*Problem to work on*:
Apart from the pictures, every entry below must be given again exactly.

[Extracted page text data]
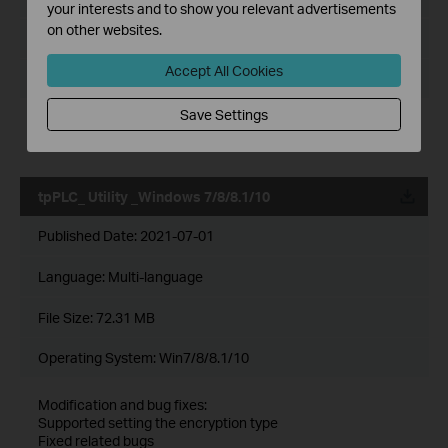
your interests and to show you relevant advertisements
on other websites.
File Size:
72.20 MB
Accept All Cookies
Operating System: Windows 7/8/8.1/10/11
Save Settings
Modification and bug fixes:
Compatible with more PLC models
tpPLC_ Utility _Windows 7/8/8.1/10
Published Date:
2021-07-01
Language:
Multi-language
File Size:
72.31 MB
Operating System: Win7/8/8.1/10
Modification and bug fixes:
Supported setting the encryption type
Fixed related bugs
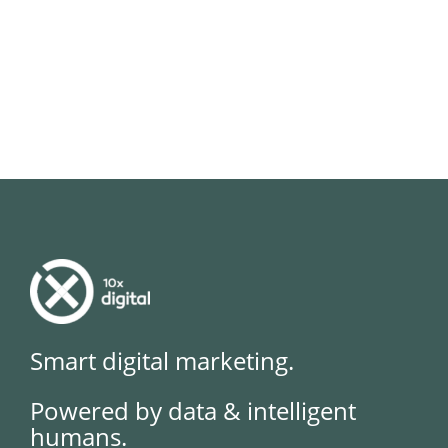
Smart digital marketing.
Powered by data & intelligent
humans.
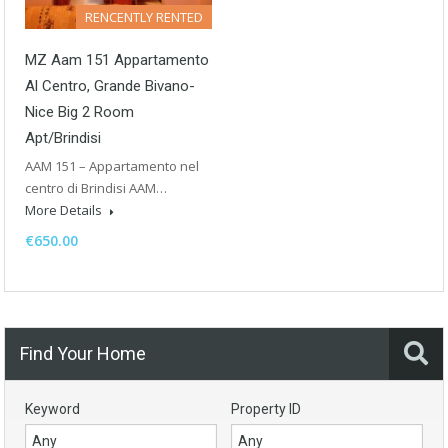
RENCENTLY RENTED
MZ Aam 151 Appartamento
Al Centro, Grande Bivano-
Nice Big 2 Room
Apt/Brindisi
AAM 151 – Appartamento nel
centro di Brindisi AAM…
More Details
€650.00
Find Your Home
Keyword
Property ID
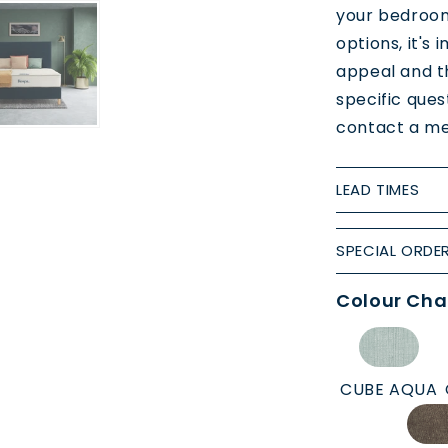
your bedroom
options, it's
appeal and th
specific ques
contact a me
LEAD TIMES
SPECIAL ORDE
Colour Cha
CUBE AQUA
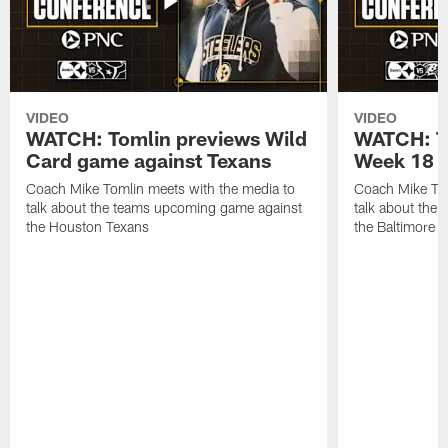
VIDEO
VIDEO
WATCH: Tomlin previews Wild
WATCH: T
Card game against Texans
Week 18 a
Coach Mike Tomlin meets with the media to
Coach Mike Tom
talk about the teams upcoming game against
talk about the
the Houston Texans
the Baltimore 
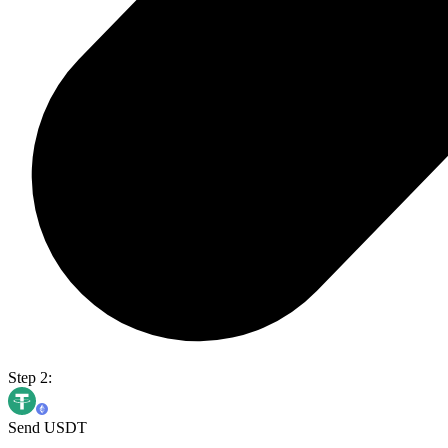
Step 2:
Send USDT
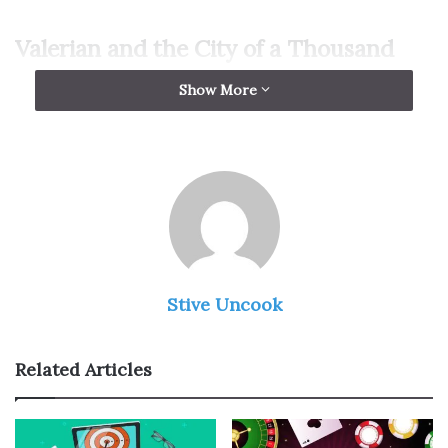
Valerian and the City of a Thousand
Planets
Show More
Stive Uncook
Related Articles
Img Source: blackgirlnerds.com
“
Valerian and the City of a Thousand Planets
” is a film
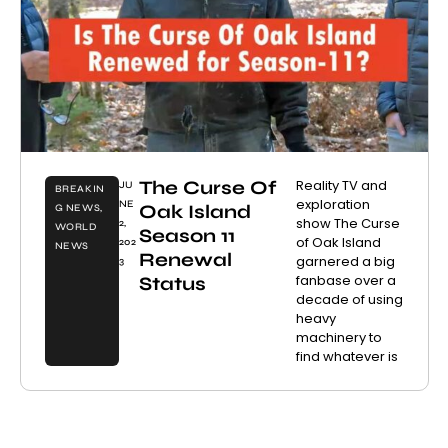
The Curse Of
Reality TV and
JU
BREAKIN
exploration
NE
Oak Island
G NEWS
,
show The Curse
2,
WORLD
Season 11
of Oak Island
202
NEWS
Renewal
garnered a big
3
fanbase over a
Status
decade of using
heavy
machinery to
find whatever is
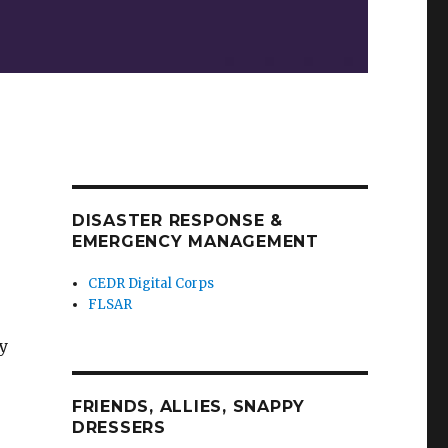
DISASTER RESPONSE &
EMERGENCY MANAGEMENT
CEDR Digital Corps
FLSAR
y
FRIENDS, ALLIES, SNAPPY
DRESSERS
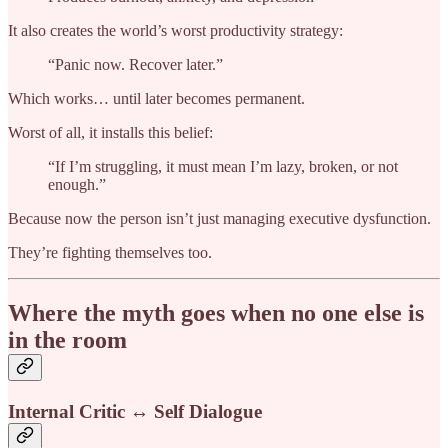
It also creates the world’s worst productivity strategy:
“Panic now. Recover later.”
Which works… until later becomes permanent.
Worst of all, it installs this belief:
“If I’m struggling, it must mean I’m lazy, broken, or not
enough.”
Because now the person isn’t just managing executive dysfunction.
They’re fighting themselves too.
Where the myth goes when no one else is
in the room
Internal Critic ↔ Self Dialogue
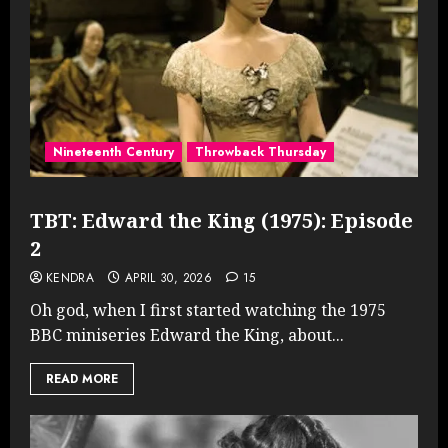
Nineteenth Century
Throwback Thursday
TBT: Edward the King (1975): Episode
2
KENDRA
APRIL 30, 2026
15
Oh god, when I first started watching the 1975
BBC miniseries Edward the King, about...
READ MORE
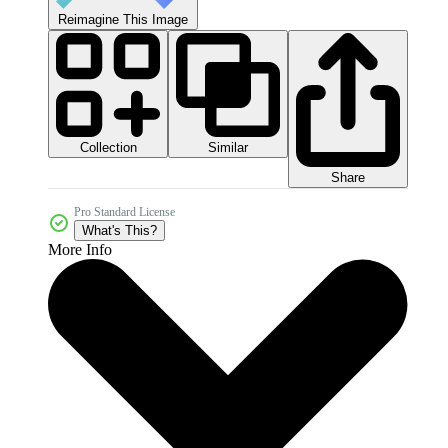
Reimagine This Image
Collection
Similar
Share
Pro Standard License
What's This?
More Info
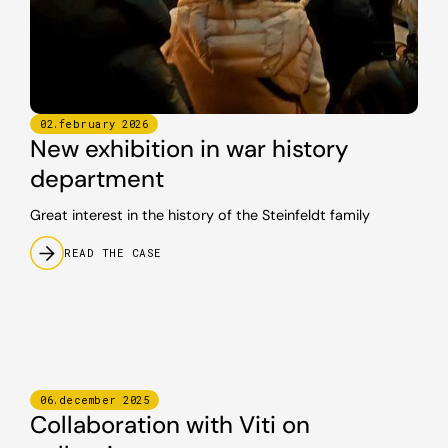
02
.
february
2026
New exhibition in war history
department
Great interest in the history of the Steinfeldt family
READ THE CASE
06
.
december
2025
Collaboration with Viti on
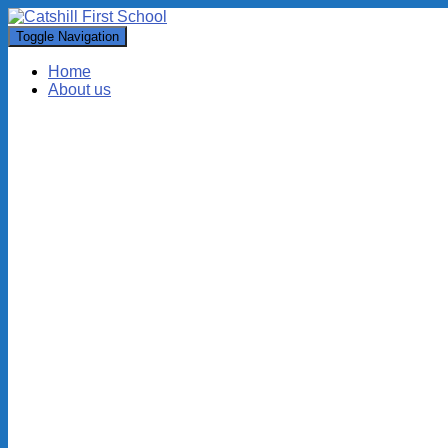
Toggle Navigation
Home
About us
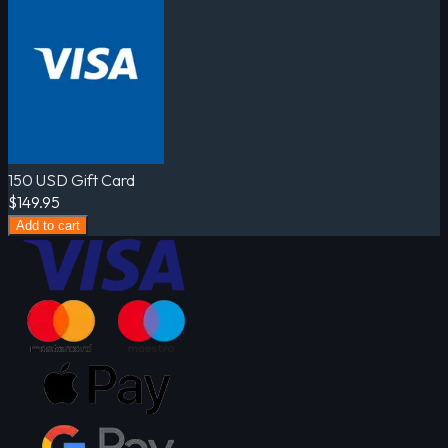
150 USD Gift Card
$149.95
Add to cart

*Problem solution*:
your interests and to show you relevant advertisements
on other websites.
File Size:
72.20 MB
Accept All Cookies
Operating System: Windows 7/8/8.1/10/11
Save Settings
Modification and bug fixes:
Compatible with more PLC models
tpPLC_ Utility _Windows 7/8/8.1/10
Published Date:
2021-07-01
Language:
Multi-language
File Size:
72.31 MB
Operating System: Win7/8/8.1/10
Modification and bug fixes:
Supported setting the encryption type
Fixed related bugs
Smart digital marketing.
Powered by data & intelligent
humans.
RENCENTLY RENTED
MZ Aam 151 Appartamento
Al Centro, Grande Bivano-
Nice Big 2 Room
Apt/Brindisi
AAM 151 – Appartamento nel
centro di Brindisi AAM…
More Details
€650.00
Find Your Home
Keyword
Property ID
your bedroom
options, it's
appeal and th
specific ques
contact a me
LEAD TIMES
SPECIAL ORDE
Colour Cha
CUBE AQUA
VIDEO
VIDEO
WATCH: Tomlin previews Wild
WATCH: T
Card game against Texans
Week 18 a
Coach Mike Tomlin meets with the media to
Coach Mike Tom
talk about the teams upcoming game against
talk about the
the Houston Texans
the Baltimore 
Step 2:
Send USDT
Valerian and the City of a Thousand
Planets
Show More
Stive Uncook
Related Articles
Img Source: blackgirlnerds.com
“
Valerian and the City of a Thousand Planets
” is a film
The Curse Of
Reality TV and
JU
BREAKIN
exploration
NE
Oak Island
G NEWS
,
show The Curse
2,
WORLD
Season 11
of Oak Island
202
NEWS
Renewal
garnered a big
3
fanbase over a
Status
decade of using
heavy
machinery to
find whatever is
DISASTER RESPONSE &
EMERGENCY MANAGEMENT
CEDR Digital Corps
FLSAR
y
FRIENDS, ALLIES, SNAPPY
DRESSERS
It also creates the world’s worst productivity strategy:
“Panic now. Recover later.”
Which works… until later becomes permanent.
Worst of all, it installs this belief:
“If I’m struggling, it must mean I’m lazy, broken, or not
enough.”
Because now the person isn’t just managing executive dysfunction.
They’re fighting themselves too.
Where the myth goes when no one else is
in the room
Internal Critic ↔ Self Dialogue
Nineteenth Century
Throwback Thursday
TBT: Edward the King (1975): Episode
2
KENDRA
APRIL 30, 2026
15
Oh god, when I first started watching the 1975
BBC miniseries Edward the King, about...
READ MORE
Reimagine This Image
Collection
Similar
Share
Pro Standard License
What's This?
More Info
02
.
february
2026
New exhibition in war history
department
Great interest in the history of the Steinfeldt family
READ THE CASE
06
.
december
2025
Collaboration with Viti on
Toggle Navigation
Home
About us
150 USD Gift Card
$149.95
Add to cart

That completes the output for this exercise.